The second worry is that investors who are concerned with the conservation and lack of money that is being supplied to the economy to grow. The Fed has an inflation target of 2%, and if it sees inflation getting too high, one of the mechanisms that the Fed can use to slow the speed of the growing economy is to raise borrowing rates. A rate rise means that borrowing is more expensive, and fewer people will take the risk of borrowing, which slows the economy down. This rate hike has a slowing effect on the stock markets, real estate, and several other areas of the economy. It is estimated that homebuyer’s, who rely on financing, purchasing power is reduced by 13% for every 100 basis point increase in the 30 yr mortgage rate.
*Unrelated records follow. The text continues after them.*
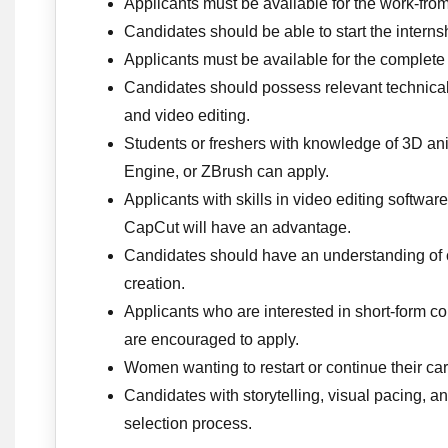
Applicants must be available for the work-fro
Candidates should be able to start the inter
Applicants must be available for the complete
Candidates should possess relevant technical s
and video editing.
Students or freshers with knowledge of 3D a
Engine, or ZBrush can apply.
Applicants with skills in video editing softwar
CapCut will have an advantage.
Candidates should have an understanding of c
creation.
Applicants who are interested in short-form c
are encouraged to apply.
Women wanting to restart or continue their care
Candidates with storytelling, visual pacing, a
selection process.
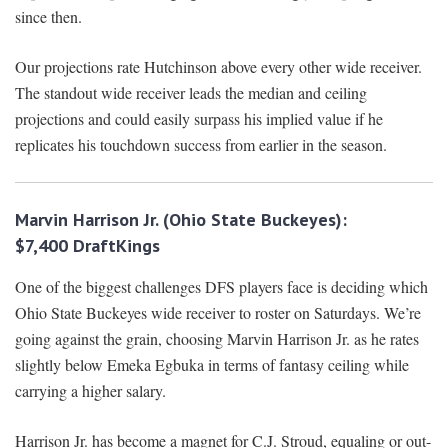
since then.
Our projections rate Hutchinson above every other wide receiver.
The standout wide receiver leads the median and ceiling
projections and could easily surpass his implied value if he
replicates his touchdown success from earlier in the season.
Marvin Harrison Jr. (Ohio State Buckeyes):
$7,400
DraftKings
One of the biggest challenges DFS players face is deciding which
Ohio State Buckeyes wide receiver to roster on Saturdays. We’re
going against the grain, choosing Marvin Harrison Jr. as he rates
slightly below Emeka Egbuka in terms of fantasy ceiling while
carrying a higher salary.
Harrison Jr. has become a magnet for C.J. Stroud, equaling or out-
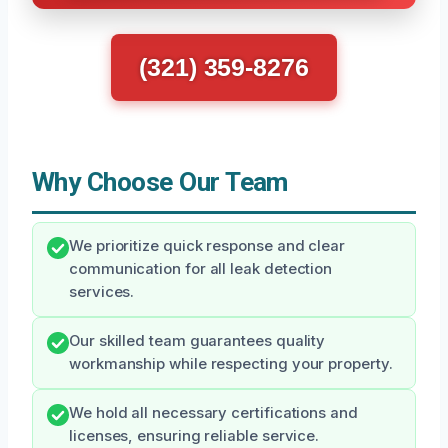
(321) 359-8276
Why Choose Our Team
We prioritize quick response and clear
communication for all leak detection
services.
Our skilled team guarantees quality
workmanship while respecting your property.
We hold all necessary certifications and
licenses, ensuring reliable service.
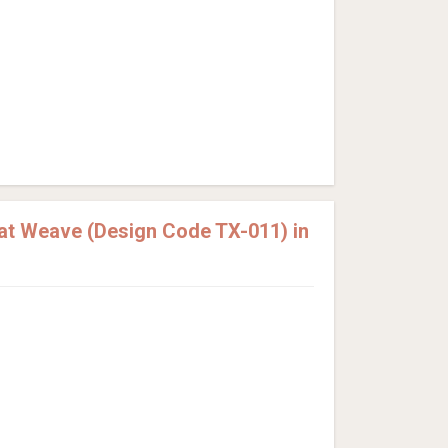
at Weave (Design Code TX-011) in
This week the Fed Chair, Jerome Powell, said that rate hikes and tighter policy are needed to control inflation. Goldman Sachs believes that there will be four rate hikes through 2022.

This leads to our second worry that is Omicron. The COVID virus variant is highly transmissible (between two and four times more contagious) when compared to Delta and other variants. Having taken over nearly every corner of the globe. Even Dr. Fauchi stated that the variant would “find just about everybody.” Omicron should not be discounted, as the hospitalizations due to covid have spiked after the holidays and reached the highest level since the start of the pandemic. This said, there is more and more data coming out the variant is less severe than Delta and others. This statement is true, but the definition of “less severe” is that adults are 29% less likely to be hospitalized. The more important evidence is that 90% of Covid 19 hospitalizations are from the unvaccinated, and with deaths, there is a drastic difference between vaccinated and unvaccinated.

The Omicron variant and the ongoing fight against COVID 19 will determine how the markets react and how the Fed will choose to conduct its monetary policy. The most likely scenario we be an end-of-January surge of Covid 19 deaths, but the infections and deaths will drop off dramatically after this surge. We will want to keep an eye on the CPI’s January and February results; if there is inflation at or below about 7.1 this will be a good sign that the rate is not getting worse. If inflation reverses (quickly drops below 7.0), then there may be less of a need for the Fed to have their four rate hikes and will only go with three for the year. Alternatively, suppose a new, very deadly variant appears, the deaths increase after January, and any sort of shutdown is required, then there will likely be no rate raises, but the inflation will continue to be higher; this is the least likely scenario but worst for the long-term economy and our health. Only time will tell.